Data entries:

----------------------------------------

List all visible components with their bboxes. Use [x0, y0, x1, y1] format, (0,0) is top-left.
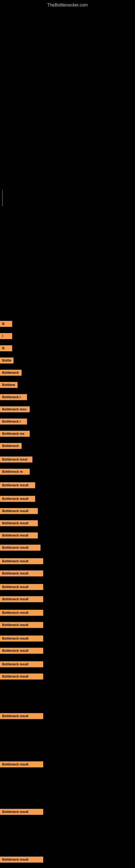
- result-item-21: Bottleneck result: [0, 584, 135, 591]
- result-badge-17: Bottleneck result: [0, 532, 38, 538]
- result-item-15: Bottleneck result: [0, 508, 135, 515]
- result-item-4: Bottleneck: [0, 370, 135, 377]
- result-badge-2: B: [0, 345, 12, 351]
- result-badge-7: Bottleneck resu: [0, 406, 30, 412]
- result-item-31: Bottleneck result: [0, 809, 135, 816]
- result-badge-23: Bottleneck result: [0, 610, 43, 616]
- result-item-5: Bottlene: [0, 382, 135, 389]
- result-item-20: Bottleneck result: [0, 570, 135, 578]
- result-item-29: Bottleneck result: [0, 713, 135, 720]
- result-item-27: Bottleneck result: [0, 661, 135, 669]
- result-badge-11: Bottleneck resul: [0, 457, 32, 463]
- result-item-16: Bottleneck result: [0, 520, 135, 527]
- result-item-0: B: [0, 321, 135, 328]
- result-item-10: Bottleneck: [0, 443, 135, 450]
- chart-area: [0, 9, 135, 123]
- site-title: TheBottlenecker.com: [0, 0, 135, 9]
- result-item-25: Bottleneck result: [0, 636, 135, 643]
- result-badge-32: Bottleneck result: [0, 857, 43, 863]
- result-item-1: I: [0, 333, 135, 340]
- result-badge-19: Bottleneck result: [0, 558, 43, 564]
- result-badge-8: Bottleneck r: [0, 418, 27, 425]
- result-item-6: Bottleneck r: [0, 394, 135, 401]
- result-badge-1: I: [0, 333, 12, 339]
- result-badge-29: Bottleneck result: [0, 713, 43, 719]
- result-item-24: Bottleneck result: [0, 622, 135, 629]
- result-item-7: Bottleneck resu: [0, 406, 135, 413]
- result-badge-27: Bottleneck result: [0, 661, 43, 667]
- result-item-9: Bottleneck res: [0, 431, 135, 438]
- result-badge-15: Bottleneck result: [0, 508, 38, 514]
- results-list: BIBBottleBottleneckBottleneBottleneck rB…: [0, 123, 135, 868]
- result-badge-22: Bottleneck result: [0, 596, 43, 602]
- result-badge-6: Bottleneck r: [0, 394, 27, 400]
- result-badge-5: Bottlene: [0, 382, 17, 388]
- result-item-8: Bottleneck r: [0, 418, 135, 426]
- result-badge-10: Bottleneck: [0, 443, 21, 449]
- result-badge-31: Bottleneck result: [0, 809, 43, 815]
- result-item-30: Bottleneck result: [0, 762, 135, 769]
- result-item-22: Bottleneck result: [0, 596, 135, 603]
- result-item-26: Bottleneck result: [0, 648, 135, 655]
- result-item-32: Bottleneck result: [0, 857, 135, 864]
- result-badge-20: Bottleneck result: [0, 570, 43, 577]
- result-badge-9: Bottleneck res: [0, 431, 30, 437]
- result-badge-28: Bottleneck result: [0, 674, 43, 680]
- result-badge-18: Bottleneck result: [0, 545, 41, 551]
- result-item-12: Bottleneck re: [0, 469, 135, 476]
- result-item-28: Bottleneck result: [0, 674, 135, 681]
- result-item-18: Bottleneck result: [0, 545, 135, 552]
- result-badge-21: Bottleneck result: [0, 584, 43, 590]
- result-item-14: Bottleneck result: [0, 496, 135, 503]
- result-item-19: Bottleneck result: [0, 558, 135, 565]
- result-badge-30: Bottleneck result: [0, 762, 43, 767]
- result-badge-25: Bottleneck result: [0, 636, 43, 642]
- result-badge-26: Bottleneck result: [0, 648, 43, 654]
- result-badge-3: Bottle: [0, 358, 13, 364]
- result-badge-13: Bottleneck result: [0, 482, 35, 488]
- result-item-17: Bottleneck result: [0, 532, 135, 539]
- result-item-11: Bottleneck resul: [0, 457, 135, 464]
- result-badge-16: Bottleneck result: [0, 520, 38, 526]
- result-badge-14: Bottleneck result: [0, 496, 35, 502]
- result-item-2: B: [0, 345, 135, 352]
- result-item-13: Bottleneck result: [0, 482, 135, 489]
- result-badge-4: Bottleneck: [0, 370, 21, 376]
- result-item-3: Bottle: [0, 358, 135, 365]
- result-badge-0: B: [0, 321, 12, 327]
- result-badge-24: Bottleneck result: [0, 622, 43, 628]
- result-badge-12: Bottleneck re: [0, 469, 30, 475]
- result-item-23: Bottleneck result: [0, 610, 135, 617]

----------------------------------------

Directions for this task:
Word for word, repeat the data above with the pictures left out.

Result of the task:
List all visible components with their bboxes. Use [x0, y0, x1, y1] format, (0,0) is top-left.
- result-item-21: Bottleneck result: [0, 584, 135, 591]
- result-badge-17: Bottleneck result: [0, 532, 38, 538]
- result-item-15: Bottleneck result: [0, 508, 135, 515]
- result-item-4: Bottleneck: [0, 370, 135, 377]
- result-badge-2: B: [0, 345, 12, 351]
- result-badge-7: Bottleneck resu: [0, 406, 30, 412]
- result-item-31: Bottleneck result: [0, 809, 135, 816]
- result-badge-23: Bottleneck result: [0, 610, 43, 616]
- result-item-5: Bottlene: [0, 382, 135, 389]
- result-item-20: Bottleneck result: [0, 570, 135, 578]
- result-item-29: Bottleneck result: [0, 713, 135, 720]
- result-item-27: Bottleneck result: [0, 661, 135, 669]
- result-badge-11: Bottleneck resul: [0, 457, 32, 463]
- result-item-16: Bottleneck result: [0, 520, 135, 527]
- result-item-0: B: [0, 321, 135, 328]
- result-item-10: Bottleneck: [0, 443, 135, 450]
- chart-area: [0, 9, 135, 123]
- site-title: TheBottlenecker.com: [0, 0, 135, 9]
- result-item-25: Bottleneck result: [0, 636, 135, 643]
- result-badge-32: Bottleneck result: [0, 857, 43, 863]
- result-item-1: I: [0, 333, 135, 340]
- result-badge-19: Bottleneck result: [0, 558, 43, 564]
- result-badge-8: Bottleneck r: [0, 418, 27, 425]
- result-item-6: Bottleneck r: [0, 394, 135, 401]
- result-badge-1: I: [0, 333, 12, 339]
- result-badge-29: Bottleneck result: [0, 713, 43, 719]
- result-item-24: Bottleneck result: [0, 622, 135, 629]
- result-item-7: Bottleneck resu: [0, 406, 135, 413]
- result-badge-27: Bottleneck result: [0, 661, 43, 667]
- result-item-9: Bottleneck res: [0, 431, 135, 438]
- result-badge-15: Bottleneck result: [0, 508, 38, 514]
- results-list: BIBBottleBottleneckBottleneBottleneck rB…: [0, 123, 135, 868]
- result-badge-22: Bottleneck result: [0, 596, 43, 602]
- result-badge-6: Bottleneck r: [0, 394, 27, 400]
- result-badge-5: Bottlene: [0, 382, 17, 388]
- result-item-8: Bottleneck r: [0, 418, 135, 426]
- result-badge-10: Bottleneck: [0, 443, 21, 449]
- result-badge-31: Bottleneck result: [0, 809, 43, 815]
- result-item-30: Bottleneck result: [0, 762, 135, 769]
- result-item-22: Bottleneck result: [0, 596, 135, 603]
- result-item-26: Bottleneck result: [0, 648, 135, 655]
- result-item-32: Bottleneck result: [0, 857, 135, 864]
- result-badge-20: Bottleneck result: [0, 570, 43, 577]
- result-badge-9: Bottleneck res: [0, 431, 30, 437]
- result-badge-28: Bottleneck result: [0, 674, 43, 680]
- result-badge-18: Bottleneck result: [0, 545, 41, 551]
- result-item-12: Bottleneck re: [0, 469, 135, 476]
- result-item-28: Bottleneck result: [0, 674, 135, 681]
- result-item-18: Bottleneck result: [0, 545, 135, 552]
- result-badge-21: Bottleneck result: [0, 584, 43, 590]
- result-item-14: Bottleneck result: [0, 496, 135, 503]
- result-item-19: Bottleneck result: [0, 558, 135, 565]
- result-badge-30: Bottleneck result: [0, 762, 43, 767]
- result-badge-25: Bottleneck result: [0, 636, 43, 642]
- result-badge-26: Bottleneck result: [0, 648, 43, 654]
- result-badge-3: Bottle: [0, 358, 13, 364]
- result-badge-13: Bottleneck result: [0, 482, 35, 488]
- result-item-17: Bottleneck result: [0, 532, 135, 539]
- result-item-11: Bottleneck resul: [0, 457, 135, 464]
- result-badge-16: Bottleneck result: [0, 520, 38, 526]
- result-badge-14: Bottleneck result: [0, 496, 35, 502]
- result-item-2: B: [0, 345, 135, 352]
- result-item-13: Bottleneck result: [0, 482, 135, 489]
- result-badge-4: Bottleneck: [0, 370, 21, 376]
- result-item-3: Bottle: [0, 358, 135, 365]
- result-badge-0: B: [0, 321, 12, 327]
- result-badge-24: Bottleneck result: [0, 622, 43, 628]
- result-badge-12: Bottleneck re: [0, 469, 30, 475]
- result-item-23: Bottleneck result: [0, 610, 135, 617]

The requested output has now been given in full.